L’idée de garder Michelsberg comme lieu de mémoire est restée. Le maire Achim Exner, par exemple, a même envisagé pendant son mandat de reconstruire la synagogue sur ce site même. La communauté juive n’a pas été favorable à cette idée, soulignant que si un bâtiment détruit pouvait être remplacé par un magnifique nouveau bâtiment, Les Juifs qui avaient été assassinés à cette époque ne pouvaient pas, eux, être remplacés. La création d’un mémorial nous semblait être la solution la plus appropriée.
Lothar Bembenek, membre fondateur du Musée Interactif Spiegelgasse en 1988, s’était déjà beaucoup investi dans l’histoire des Juifs de Wiesbaden. En novembre 1988, j’ai reçu de sa part une liste encore plus longue de noms de victimes juives du national-socialisme de notre ville.
En 2000/2001, la démolition du pont qui se trouvait à la place de la synagogue étant imminente, la question de la commémoration de Michelsberg ressurgit dans l’actualité. Rita Thies, alors chef du département de la culture, a invité la communauté juive à une discussion.
Dorothee Lottmann-Kaeseler, présidente à l’époque du Musée Interactif Spiegelgasse était également présente.

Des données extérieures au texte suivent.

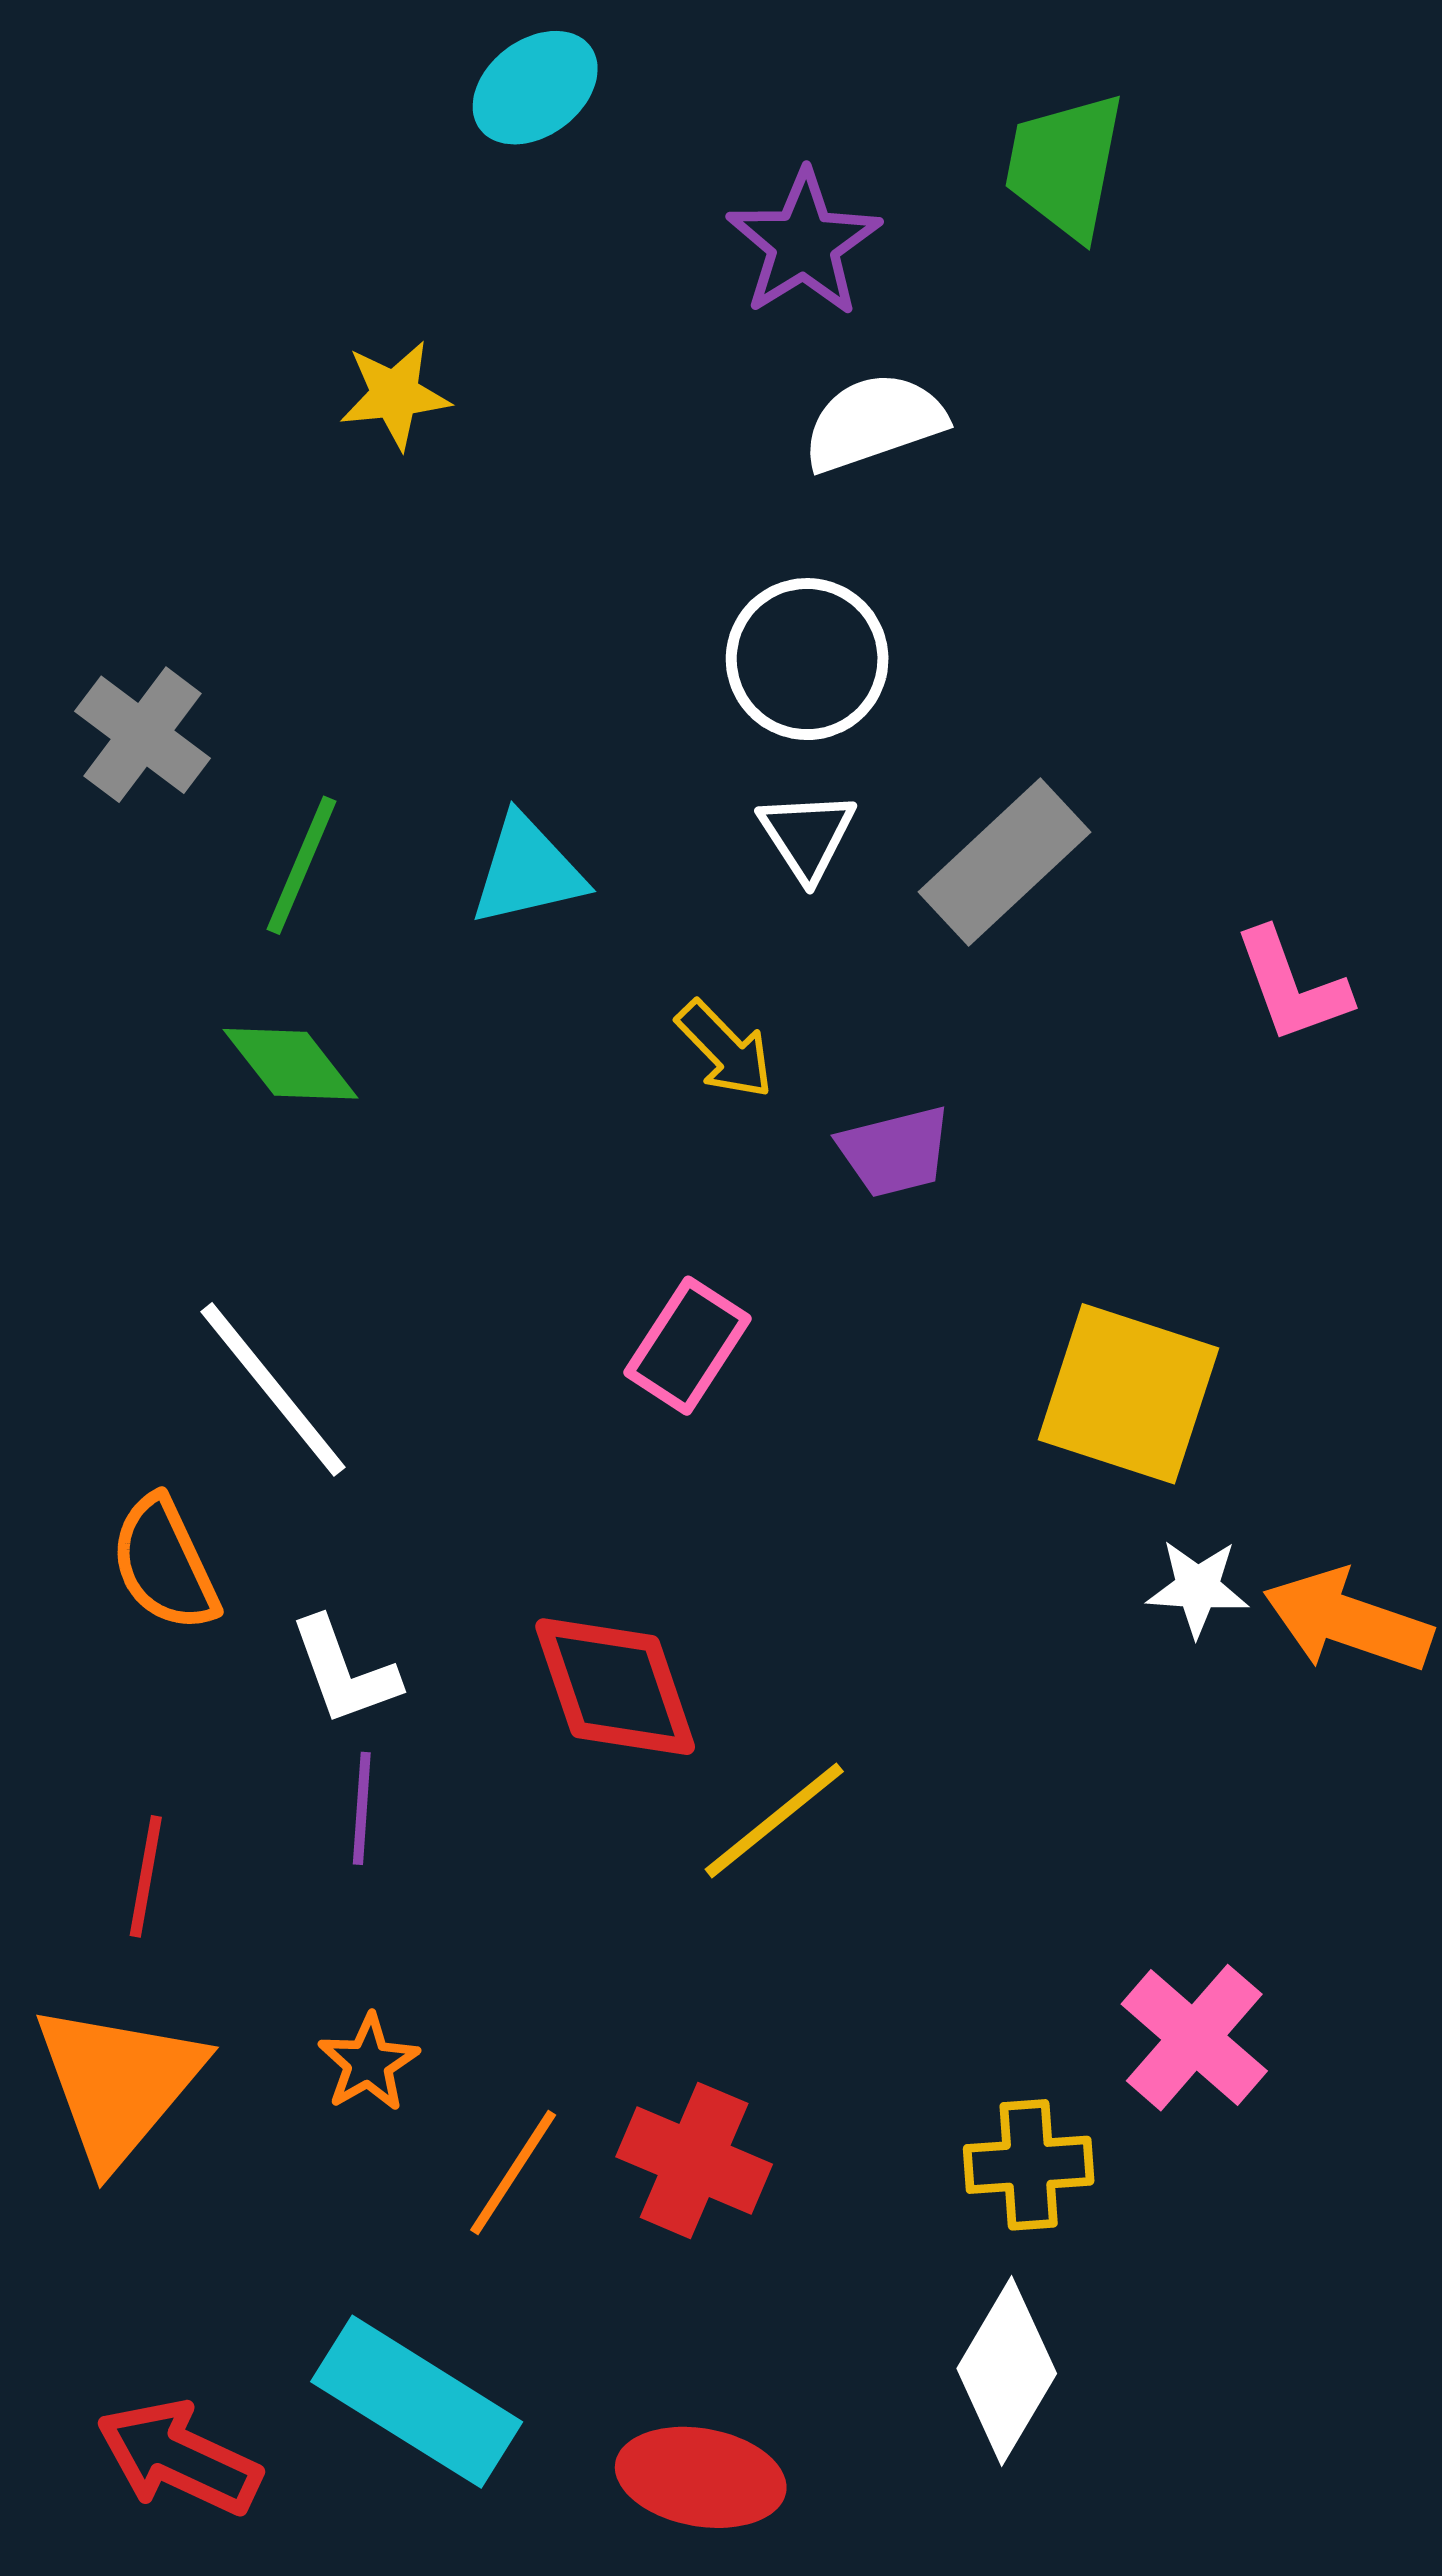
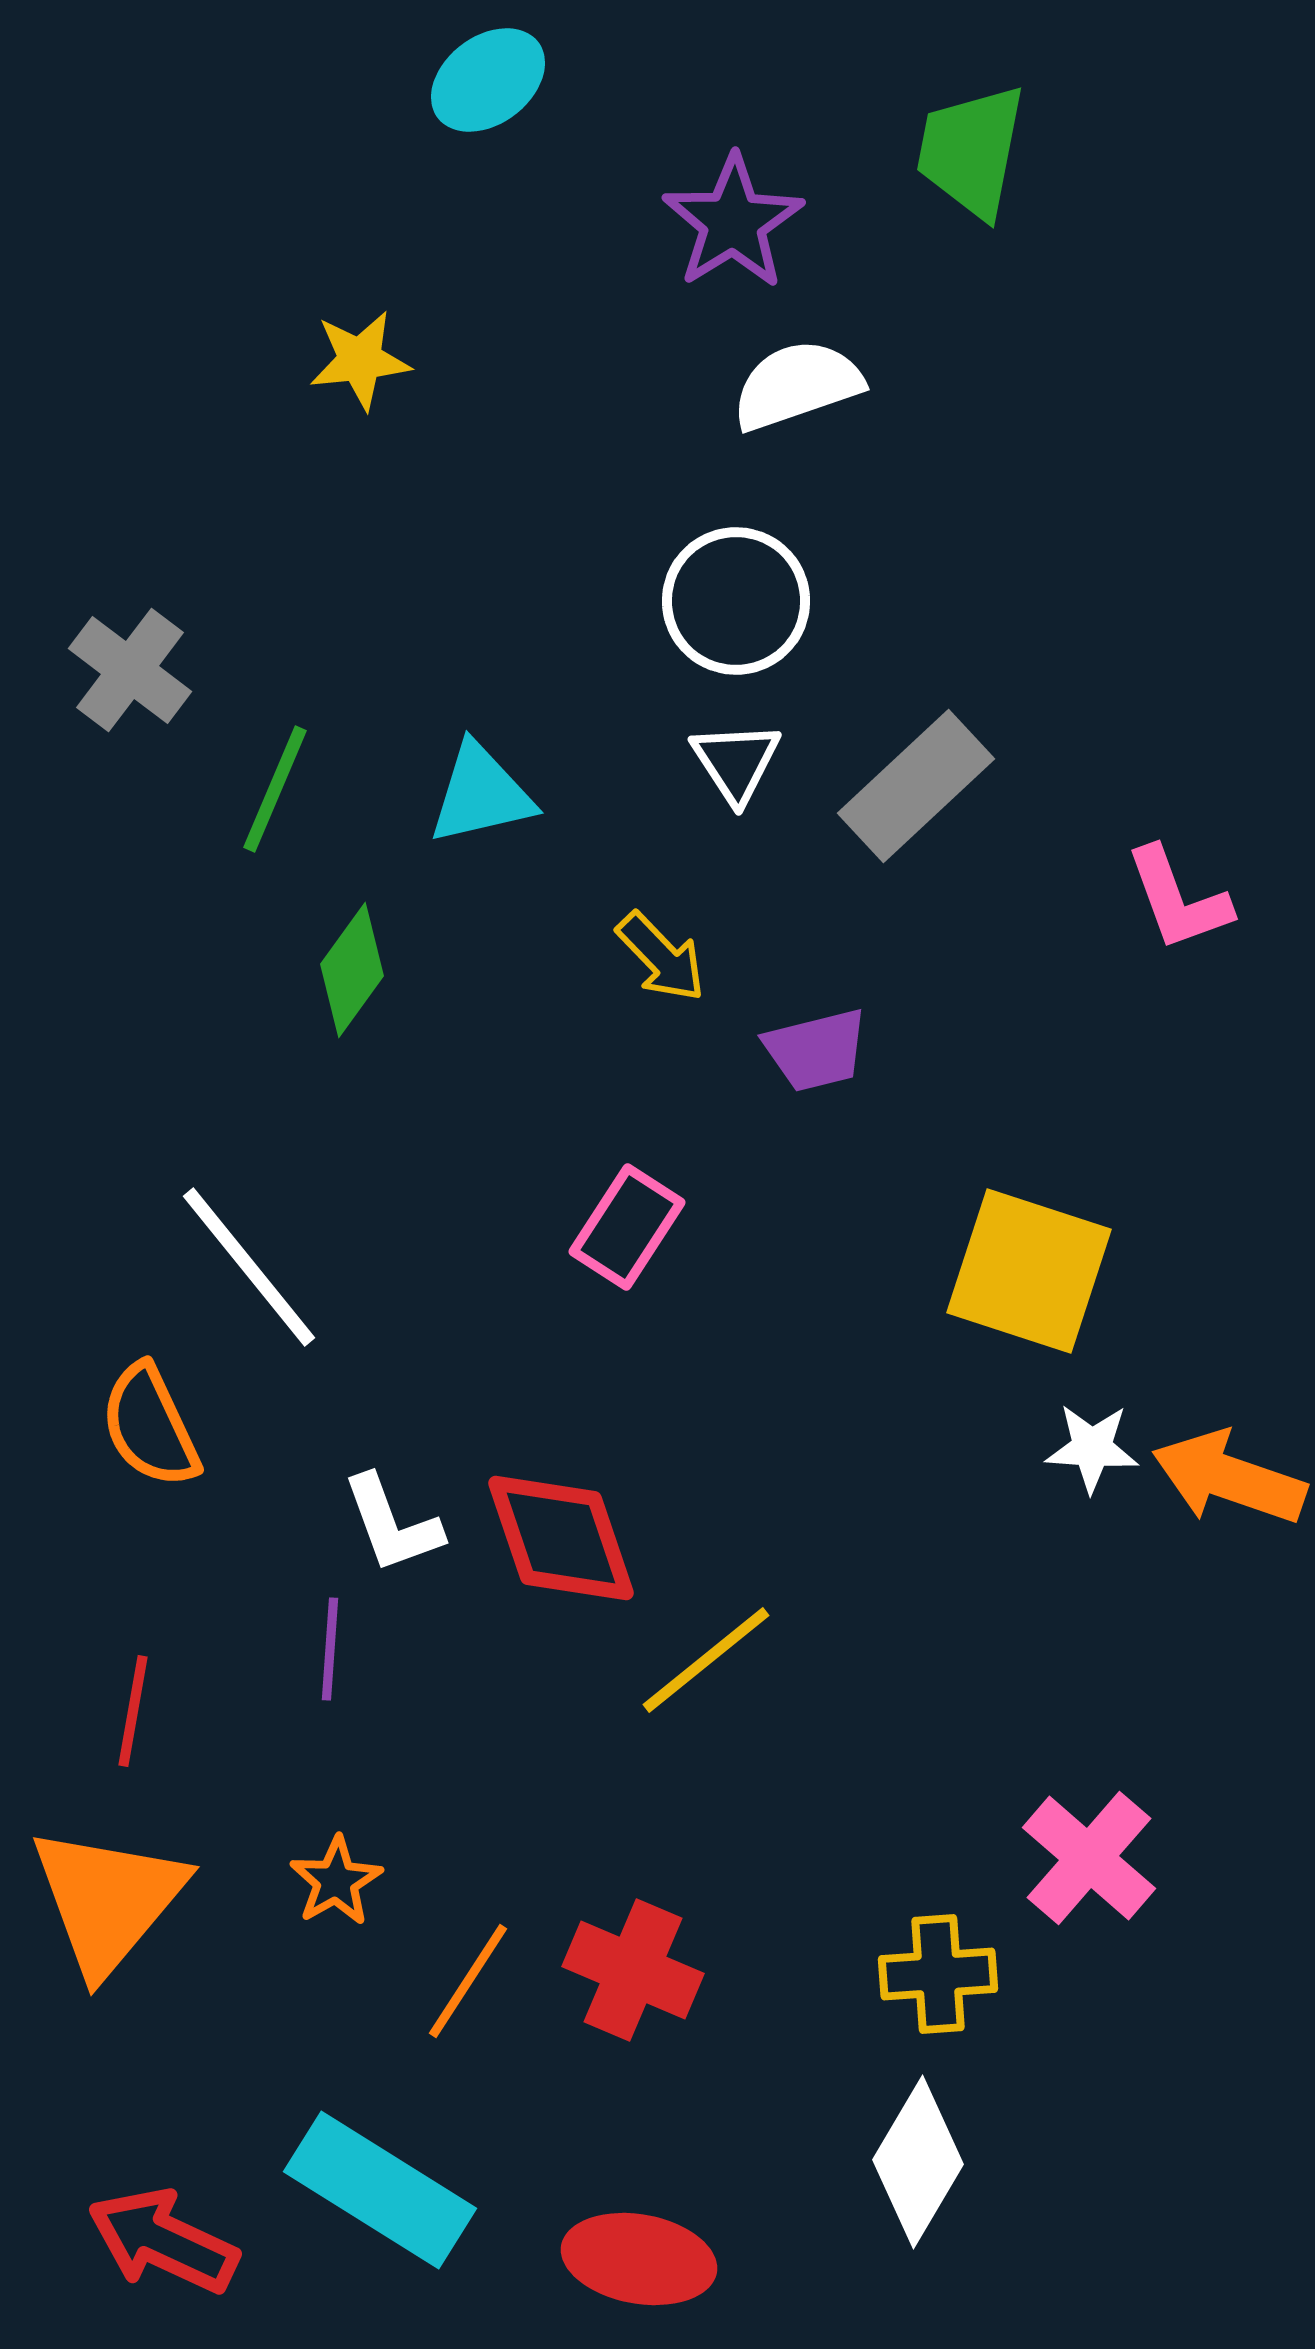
green diamond: (291, 1064) -> (352, 970), moved, turned 74
white L-shape: (344, 1671) -> (392, 1524), moved

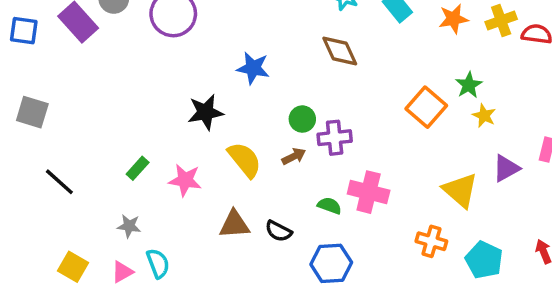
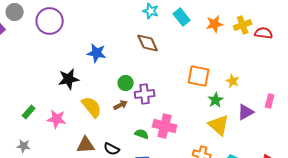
green star: (469, 85) -> (216, 100), moved
orange square: (426, 107) -> (199, 76), turned -30

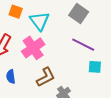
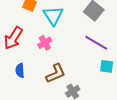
pink cross: (33, 48) -> (45, 43), size x0.6

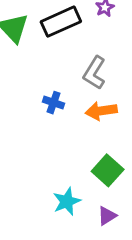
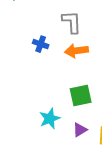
gray L-shape: (94, 73) -> (72, 22), turned 145
green square: (108, 170) -> (81, 96), turned 35

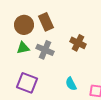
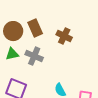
brown cross: (78, 43) -> (64, 36), moved

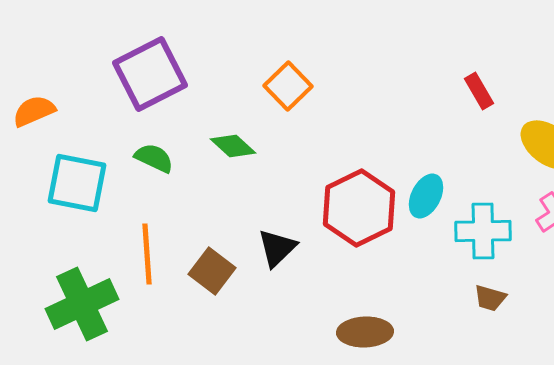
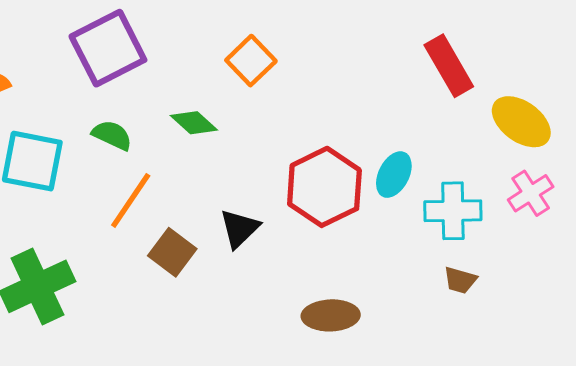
red rectangle: (479, 91) -> (449, 66), size x1.6
orange line: (147, 254) -> (131, 200), moved, turned 38

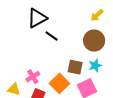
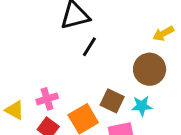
black line: (52, 36) -> (89, 47), turned 72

Les premières idées qui furent proposées, en particulier par les représentants de la communauté juive, étaient déjà l’ébauche du mémorial réalisé en 2011.
En 2006 la construction du nouveau mémorial à l’emplacement de l’ancienne synagogue de Michelsberg fut lancée. La présidente du conseil municipal de l’époque, Angelika Thiels, de mémoire bénie, a dirigé un groupe de travail et fait avancer le projet avec énergie. Elle, ainsi que Dietrich Schwarz, alors directeur général de la Société de Développement Urbain, furent les administrateurs efficaces de ce projet délicat, acquérant ainsi un mérite qui demeurera.
Pendant toute cette période, j’ai eu l’occasion de connaître et d’apprécier des personnes de la municipalité, du conseil municipal, des partis politiques, de l’administration, et en particulier des archives de la ville, ainsi que de nombreux autres citoyens engagés. Je leur en suis reconnaissant. D’autant plus reconnaissant que le projet de créer le mémorial Michelsberg fut d’une manière générale abordé avec considération.
Le mémorial est un succès, que ce soit de point de vue conceptuel ou architectural.
En effet, le mémorial Michelsberg réussit à rendre un visage au passé.
Face aux discours rhétoriques passés ou présents, les noms des Juifs assassinés restent une preuve historique visible et indiscutable.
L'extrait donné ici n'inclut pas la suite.